The correspondence was preceded by meetings between ISA/Agrotop CEO and the Minister of Agriculture in the presence of his two deputies, Dr Abu Bakarr Samking and Samking Braima.
In one of those meetings, Mr Israel said, the Minister and his deputies expressed positive support for the poultry project, and assured the CEO that his ministry would continue with the preparation of necessary documents required to present the project to cabinet.
Apart from several meetings the ISA CEO said he held with the Deputy Ministers, he had also held discussions them on the need to expedite the project for the interest of Sierra Leoneans.
Their response about signing the document for presentation to cabinet is always negative.
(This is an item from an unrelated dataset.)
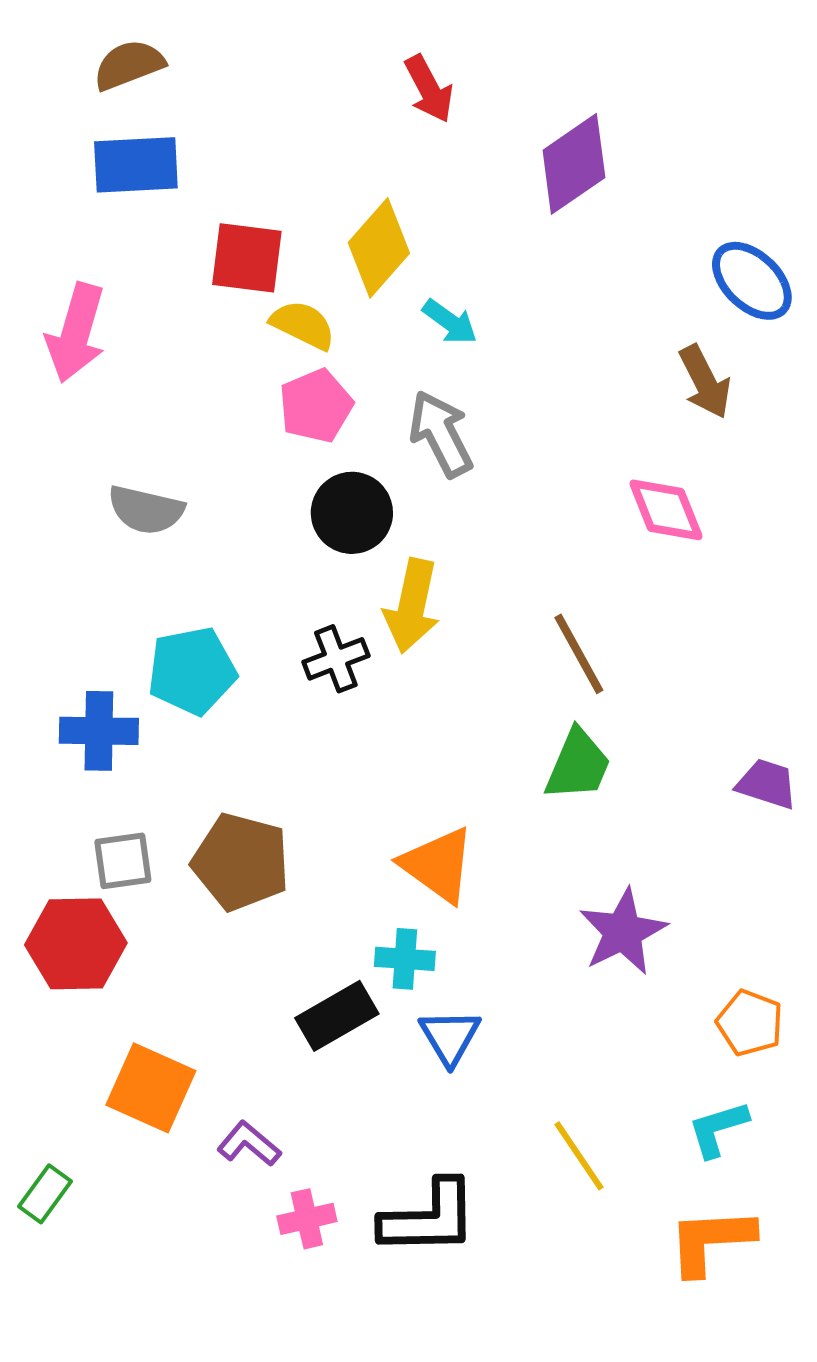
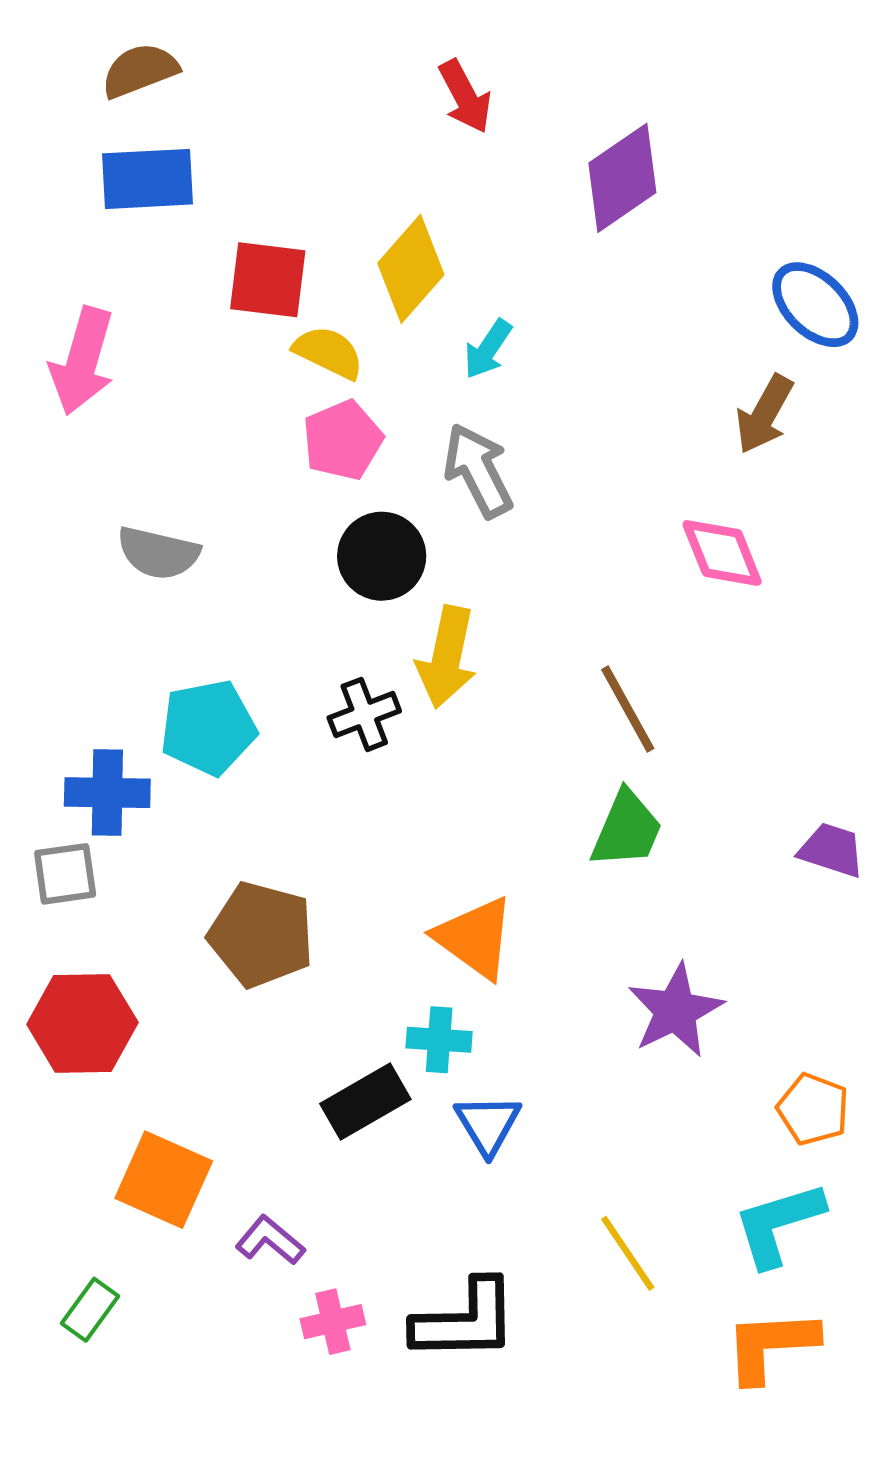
cyan arrow: (450, 322) -> (488, 349), turned 88
brown arrow: (705, 382) -> (764, 414), turned 56
gray square: (123, 861) -> (65, 874), moved
cyan L-shape: (718, 1129) -> (778, 1224), size x1.4
green rectangle: (45, 1194) -> (90, 1310), moved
“During our conversation with the Deputy Ministers of Agriculture, they repeatedly told me they had not been given authorisation by the Minister to finalise and sign the paper for cabinet,” Mr Israel said.
Documents laid hands on by nightwatch indicate no reason for a protracted delay for the implementation of the project by the Minister.
Moreover, the delay, according to Mr Israel has caused the lender, the Financial Institute of Israel to become increasingly concerned over the lack of information from the Ministries of Agriculture and Finance.
To date, the ISA/Agrotop CEO is yet to meet with the Minister of Agriculture and forestry for fruitful discussions.
“I have been frequently told that he is too busy to meet with me,” Mr Israel said.
In spite of the prolonged delay, Mr Israel is quite certain that the cabinet paper has been signed and authorised by the Minister.
However, Mr Israel is highly suspicious that the Minister is unwilling to present the paper to cabinet for reason known only to him.
“The project cannot go ahead without cabinet approval,” he emphasised.
The poultry farm project is delayed at a time the country needs the highest number of investors to reduce joblessness and poverty in Sierra Leone.